Herbert Fringant devait se rendre à un cours sur l’histoire de l’art à l’université. Bien qu’étant étudiant en littérature, il avait choisi de suivre ce cours en auditeur libre. Il estimait que les disciplines étaient bien trop spécialisées et assistait de ce fait à de nombreux cours en dehors de son cursus de lettres.
Il habitait un petit studio qu’il louait à deux propriétaires associés iraniens.

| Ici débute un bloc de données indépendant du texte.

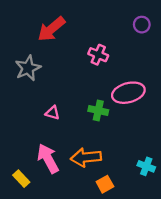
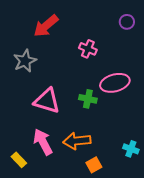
pink triangle: (52, 113) -> (47, 101), size x2.0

L’un d’eux était ingénieur et ils avaient entrepris d’acheter ce logement pour le louer, en tirant donc un petit bénéfice de cette mise en location. Dans la capitale, l’immobilier demeurait un secteur très lucratif où, comme au 19e siècle, des propriétaires arrondissaient leurs revenus en louant des appartements. Pour certains propriétaires c’était même devenu une activité principale de commerce de la location sur des durées courtes. Ces locations essentiellement réservées aux touristes avaient été vivement critiquées par le gouvernement qui considérait que cela portait préjudice à ceux qui cherchaient un logement plus stable, s’étendant dans la durée.
Le loyer que payait Herbert restait dans la moyenne des prix pratiqués pour un studio. En tant qu’étudiant il bénéficiait des allocations logement dont le montant s’élevait à la moitié du prix du loyer. Il était de ce fait obligé d’avoir un job à temps partiel pour subvenir à ses besoins. Il avait trouvé un travail d’aide documentaliste dans un lycée proche de chez lui. Dans l’établissement les élèves venaient plus en salle de lecture pour s’occuper avec leur ordinateur portable que pour lire des livres. Ils préparaient également des travaux écrits demandés par leurs professeurs. Quelques uns seulement empruntaient des livres pour les lire chez eux. Le prêt à domicile avait surtout du succès avec les élèves qui avaient le moins de ressources économiques, car les livres demeuraient dans l’ensemble assez chers. La bibliothèque était une façon de rendre plus facilement accessible la lecture aux élèves et de leur donner également des idées en découvrant des auteurs. Car lire deux cent ou trois cent pages d’un livre à partir d’un document par exemple PDF ou ebook d’un ordinateur était quasiment impossible tellement cela produisait une fatigue visuelle et aussi physique, car on pouvait lire un livre en étant par exemple dans une position allongé qui est moins fatigante que celle d’être assis devant un ordinateur portable ou fixe. Et de plus, très peu de textes contemporains étaient disponibles au format électronique, qui d’autre part n’étaient pas libres de droits.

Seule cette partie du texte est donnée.